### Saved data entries
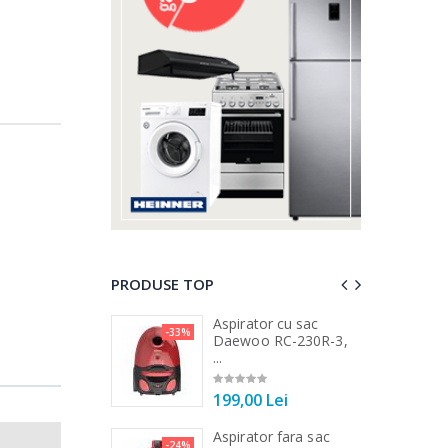
PRODUSE TOP
a de tocat carne
Aspirator cu sac
-33%
-25%
...
Daewoo RC-230R-3,
...
00 Lei
199,00 Lei
a de tocat carne
Aspirator fara sac
-33%
-24%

### What is needed
Would you write out all of the records exactly, omitting the pictures?

### Output for this task
PRODUSE TOP
a de tocat carne
Aspirator cu sac
-33%
-25%
...
Daewoo RC-230R-3,
...
00 Lei
199,00 Lei
a de tocat carne
Aspirator fara sac
-33%
-24%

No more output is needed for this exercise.